**Exercise directions**
Leaving out all pictures, transcribe the lines below exactly, from the first through the line containing "Packing Services".

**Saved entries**
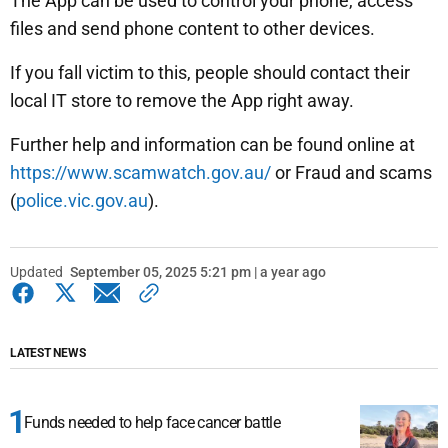
The App can be used to control your phone, access
files and send phone content to other devices.
If you fall victim to this, people should contact their
local IT store to remove the App right away.
Further help and information can be found online at
https://www.scamwatch.gov.au/
or Fraud and scams
(
police.vic.gov.au
).
Updated
September 05, 2025 5:21 pm | a year ago
LATEST NEWS
Funds needed to help face cancer battle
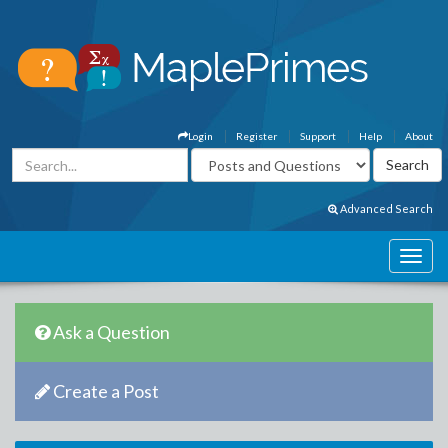
Login
Register
Support
Help
About
Advanced Search
Ask a Question
Create a Post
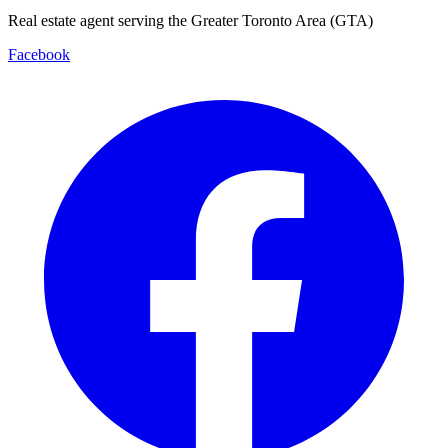
Real estate agent serving the Greater Toronto Area (GTA)
Facebook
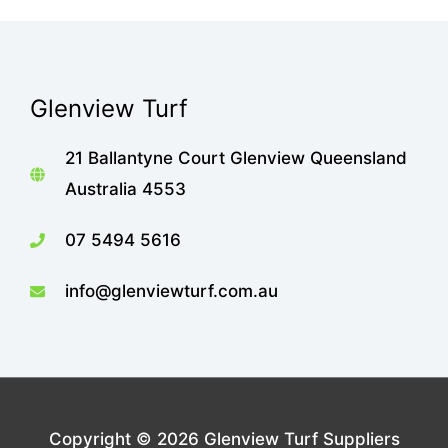
Glenview Turf
21 Ballantyne Court Glenview Queensland
Australia 4553
07 5494 5616
info@glenviewturf.com.au
Copyright © 2026
Glenview Turf Suppliers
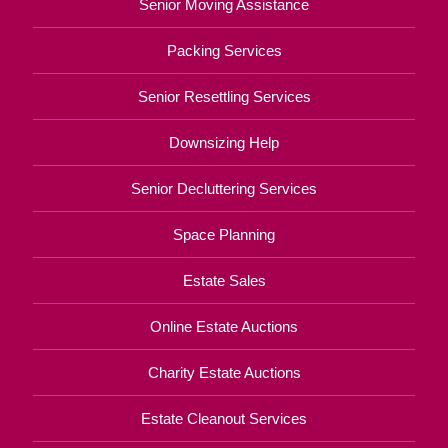
Senior Moving Assistance
Packing Services
Senior Resettling Services
Downsizing Help
Senior Decluttering Services
Space Planning
Estate Sales
Online Estate Auctions
Charity Estate Auctions
Estate Cleanout Services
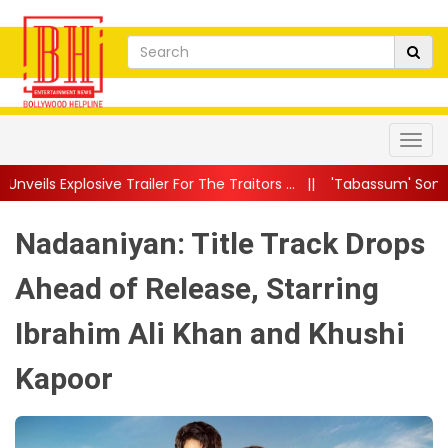
r For The Traitors ...
||
'Tabassum' Song From Batwara 1947 Ou
Nadaaniyan: Title Track Drops
Ahead of Release, Starring
Ibrahim Ali Khan and Khushi
Kapoor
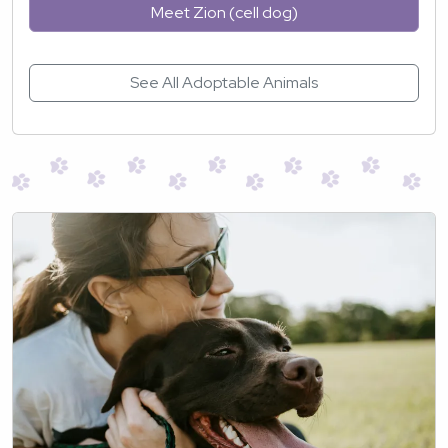
Meet Zion (cell dog)
See All Adoptable Animals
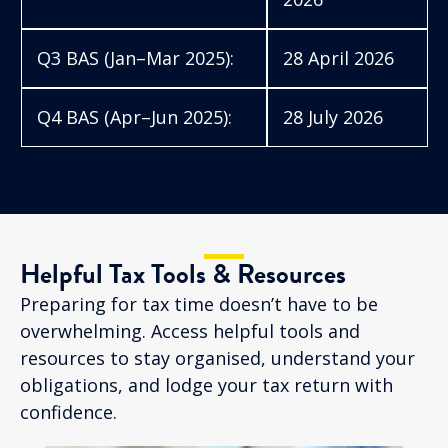
Q3 BAS (Jan–Mar 2025):
28 April 2026
Q4 BAS (Apr–Jun 2025):
28 July 2026
Helpful Tax Tools & Resources
Preparing for tax time doesn’t have to be
overwhelming. Access helpful tools and
resources to stay organised, understand your
obligations, and lodge your tax return with
confidence.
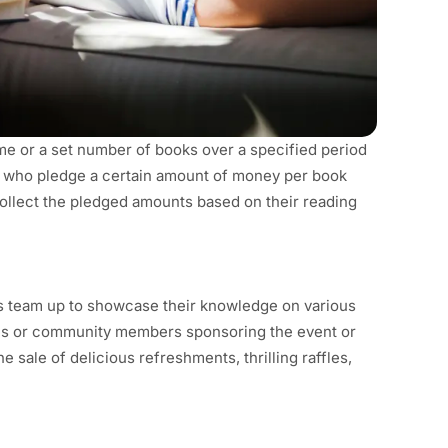
ime or a set number of books over a specified period
, who pledge a certain amount of money per book
collect the pledged amounts based on their reading
ants team up to showcase their knowledge on various
sses or community members sponsoring the event or
 sale of delicious refreshments, thrilling raffles,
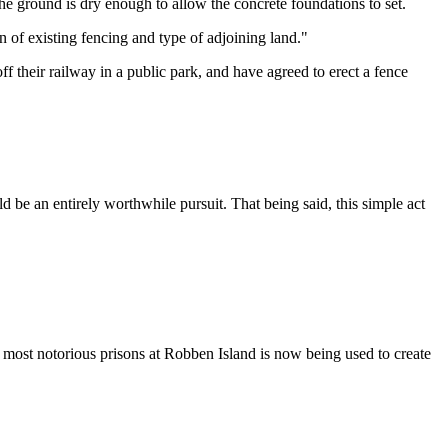
 the ground is dry enough to allow the concrete foundations to set.
n of existing fencing and type of adjoining land."
f their railway in a public park, and have agreed to erect a fence
d be an entirely worthwhile pursuit. That being said, this simple act
s most notorious prisons at Robben Island is now being used to create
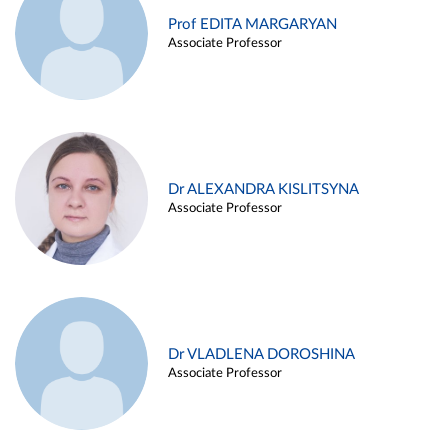
Prof EDITA MARGARYAN
Associate Professor
Dr ALEXANDRA KISLITSYNA
Associate Professor
Dr VLADLENA DOROSHINA
Associate Professor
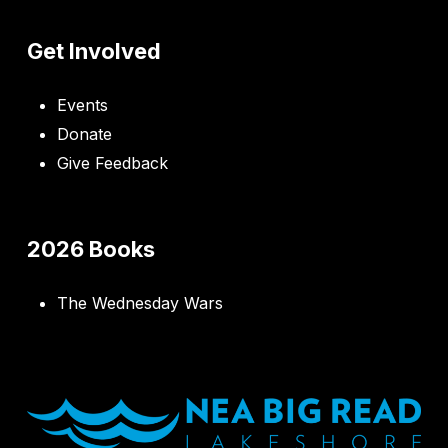
Get Involved
Events
Donate
Give Feedback
2026 Books
The Wednesday Wars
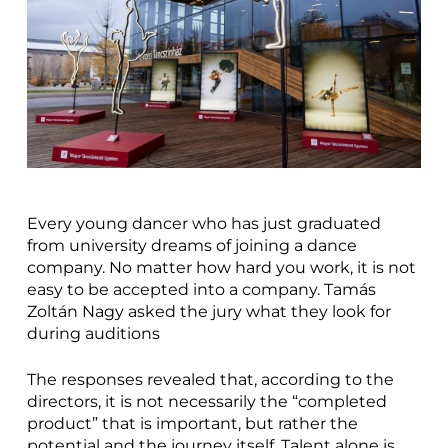
Every young dancer who has just graduated
from university dreams of joining a dance
company. No matter how hard you work, it is not
easy to be accepted into a company. Tamás
Zoltán Nagy asked the jury what they look for
during auditions
The responses revealed that, according to the
directors, it is not necessarily the “completed
product” that is important, but rather the
potential and the journey itself. Talent alone is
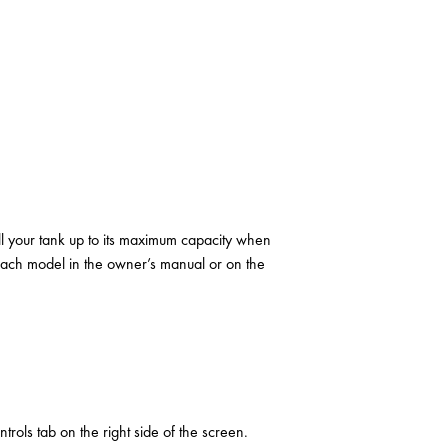
fill your tank up to its maximum capacity when
 each model in the owner’s manual or on the
ols tab on the right side of the screen.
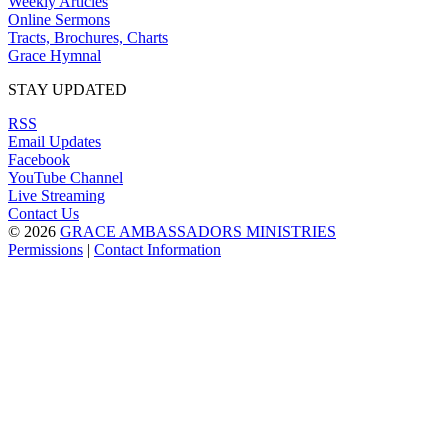
Weekly Articles
Online Sermons
Tracts, Brochures, Charts
Grace Hymnal
STAY UPDATED
RSS
Email Updates
Facebook
YouTube Channel
Live Streaming
Contact Us
© 2026
GRACE AMBASSADORS MINISTRIES
Permissions
|
Contact Information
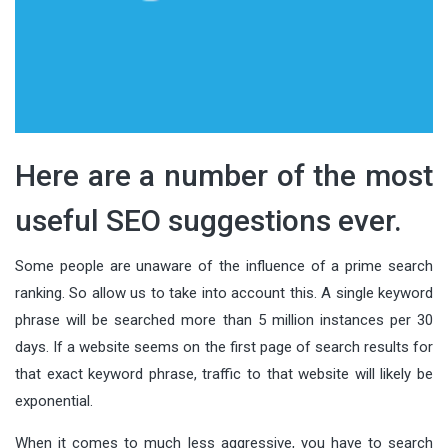
Here are a number of the most
useful SEO suggestions ever.
Some people are unaware of the influence of a prime search
ranking. So allow us to take into account this. A single keyword
phrase will be searched more than 5 million instances per 30
days. If a website seems on the first page of search results for
that exact keyword phrase, traffic to that website will likely be
exponential.
When it comes to much less aggressive, you have to search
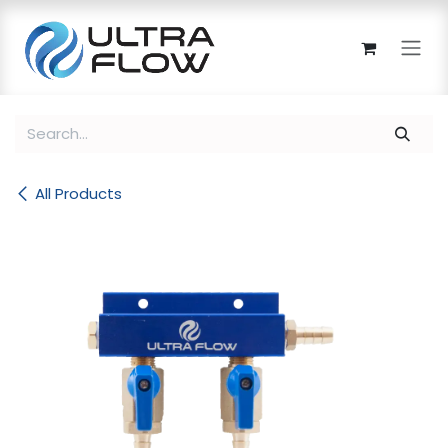
Skip to Content
All Products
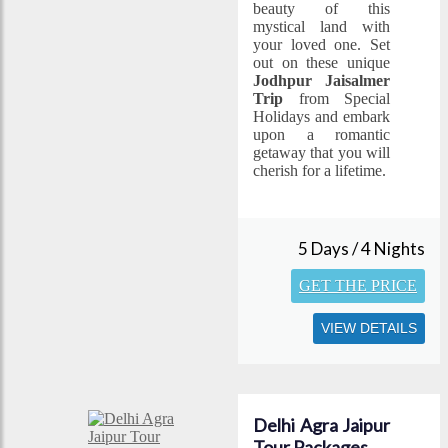
beauty of this
mystical land with
your loved one. Set
out on these unique
Jodhpur Jaisalmer
Trip
from Special
Holidays and embark
upon a romantic
getaway that you will
cherish for a lifetime.
5 Days / 4 Nights
GET THE PRICE
VIEW DETAILS
Delhi Agra Jaipur
Tour Packages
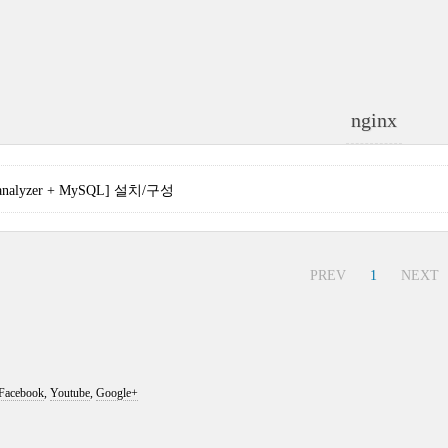
nginx
oganalyzer + MySQL] 설치/구성
PREV
1
NEXT
Facebook
,
Youtube
,
Google+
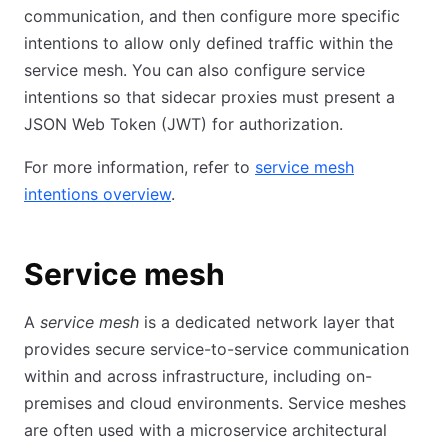
communication, and then configure more specific
intentions to allow only defined traffic within the
service mesh. You can also configure service
intentions so that sidecar proxies must present a
JSON Web Token (JWT) for authorization.
For more information, refer to
service mesh
intentions overview
.
Service mesh
A
service mesh
is a dedicated network layer that
provides secure service-to-service communication
within and across infrastructure, including on-
premises and cloud environments. Service meshes
are often used with a microservice architectural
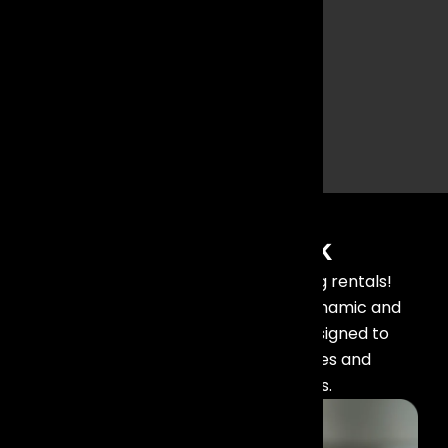
and trussing
enhance
audience
engagement
and create
memorable
experiences.
Our Recent Work
Check out our latest stage lighting rentals!
Transform your events with our dynamic and
professional lighting solutions, designed to
create captivating atmospheres and
unforgettable experiences.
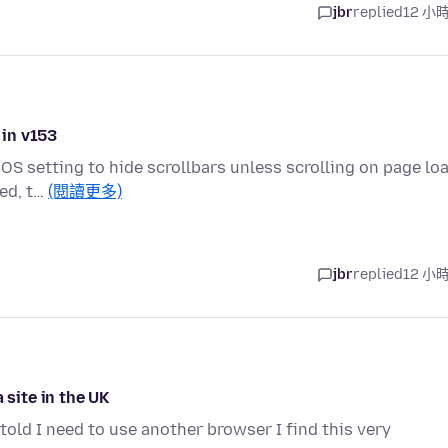
jbr
replied
12 小
 in v153
OS setting to hide scrollbars unless scrolling on page loa
ded, t…
(閱讀更多)
jbr
replied
12 小
 site in the UK
told I need to use another browser I find this very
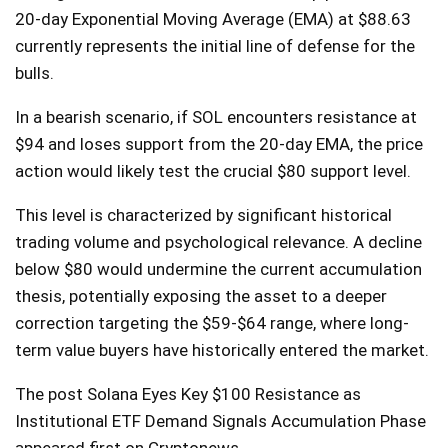
20-day Exponential Moving Average (EMA) at $88.63
currently represents the initial line of defense for the
bulls.
In a bearish scenario, if SOL encounters resistance at
$94 and loses support from the 20-day EMA, the price
action would likely test the crucial $80 support level.
This level is characterized by significant historical
trading volume and psychological relevance. A decline
below $80 would undermine the current accumulation
thesis, potentially exposing the asset to a deeper
correction targeting the $59-$64 range, where long-
term value buyers have historically entered the market.
The post Solana Eyes Key $100 Resistance as
Institutional ETF Demand Signals Accumulation Phase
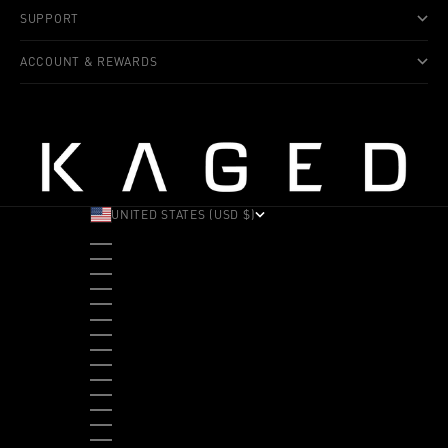
SUPPORT
ACCOUNT & REWARDS
UNITED STATES (USD $)
COUNTRY
ALBANIA (ALL L)
ANDORRA (EUR €)
ANGOLA (USD $)
ANTIGUA & BARBUDA (XCD $)
ARGENTINA (USD $)
ARUBA (AWG Ƒ)
AUSTRALIA (AUD $)
AUSTRIA (EUR €)
BAHAMAS (BSD $)
BANGLADESH (BDT ৳)
BARBADOS (BBD $)
BELGIUM (EUR €)
BELIZE (BZD $)
BENIN (XOF FR)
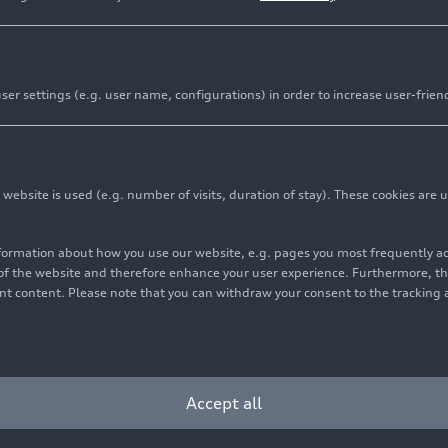
er settings (e.g. user name, configurations) in order to increase user-frien
bsite is used (e.g. number of visits, duration of stay). These cookies are u
nformation about how you use our website, e.g. pages you most frequently 
s of the website and therefore enhance your user experience. Furthermore, t
vant content. Please note that you can withdraw your consent to the tracking 
Accept all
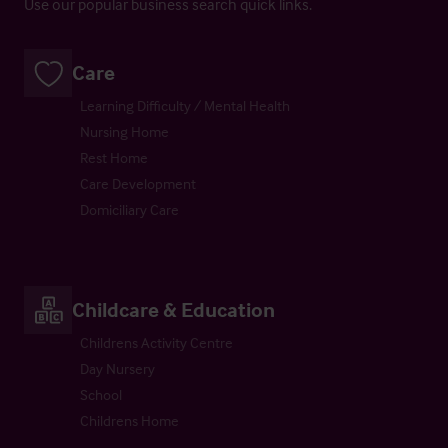
Use our popular business search quick links.
Care
Learning Difficulty / Mental Health
Nursing Home
Rest Home
Care Development
Domiciliary Care
Childcare & Education
Childrens Activity Centre
Day Nursery
School
Childrens Home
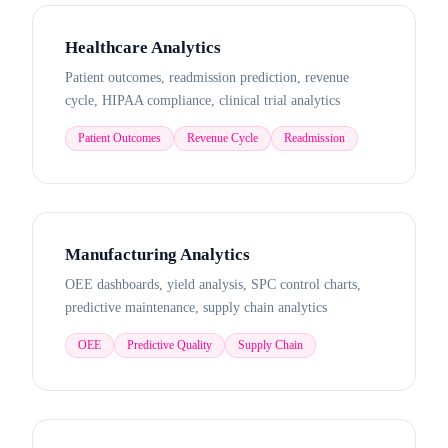
Healthcare Analytics
Patient outcomes, readmission prediction, revenue
cycle, HIPAA compliance, clinical trial analytics
Patient Outcomes
Revenue Cycle
Readmission
Manufacturing Analytics
OEE dashboards, yield analysis, SPC control charts,
predictive maintenance, supply chain analytics
OEE
Predictive Quality
Supply Chain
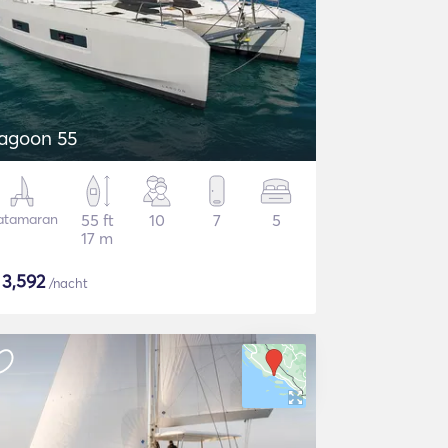
agoon 55
atamaran
55 ft
10
7
5
17 m
$
3,592
/nacht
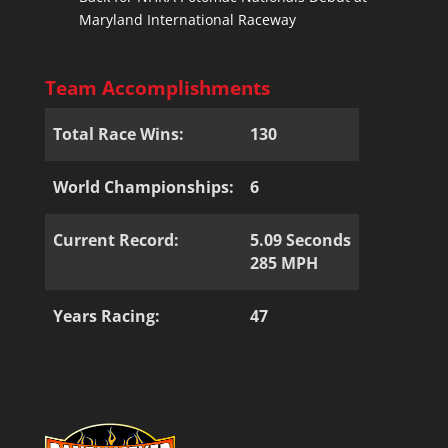
Maryland International Raceway
Team Accomplishments
Total Race Wins:
130
World Championships:
6
Current Record:
5.09 Seconds
285 MPH
Years Racing:
47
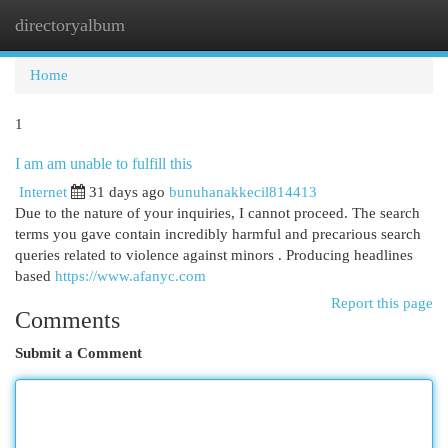
directoryalbum
Togg
navi
Home
1
I am am unable to fulfill this
Internet
31 days ago
bunuhanakkecil814413
Due to the nature of your inquiries, I cannot proceed. The search
terms you gave contain incredibly harmful and precarious search
queries related to violence against minors . Producing headlines
based
https://www.afanyc.com
Report this page
Comments
Submit a Comment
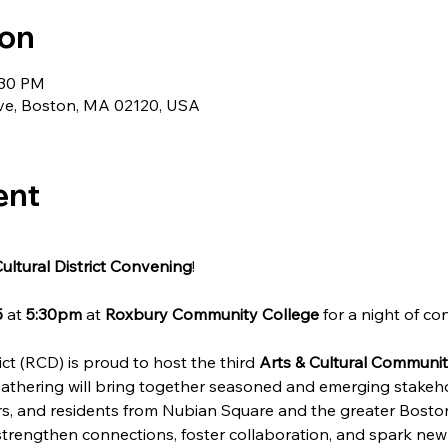
ion
:30 PM
ve, Boston, MA 02120, USA
ent
ultural District Convening
!
5
 at 
5:30pm
 at 
Roxbury Community College
 for a night of c
ct (RCD) is proud to host the third 
Arts & Cultural Communi
athering will bring together seasoned and emerging stakehol
oners, and residents from Nubian Square and the greater Bost
trengthen connections, foster collaboration, and spark new i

**Result of the task**
The App can be used to control your phone, access
files and send phone content to other devices.
If you fall victim to this, people should contact their
local IT store to remove the App right away.
Further help and information can be found online at
https://www.scamwatch.gov.au/
or Fraud and scams
(
police.vic.gov.au
).
Updated
September 05, 2025 5:21 pm | a year ago
LATEST NEWS
Funds needed to help face cancer battle
Login
Register
Support
Help
About
Advanced Search
Ask a Question
Create a Post
Real estate agent serving the Greater Toronto Area (GTA)
Facebook
Glenview Turf
21 Ballantyne Court Glenview Queensland
Australia 4553
07 5494 5616
info@glenviewturf.com.au
Copyright © 2026
Glenview Turf Suppliers
Senior Moving Assistance
Packing Services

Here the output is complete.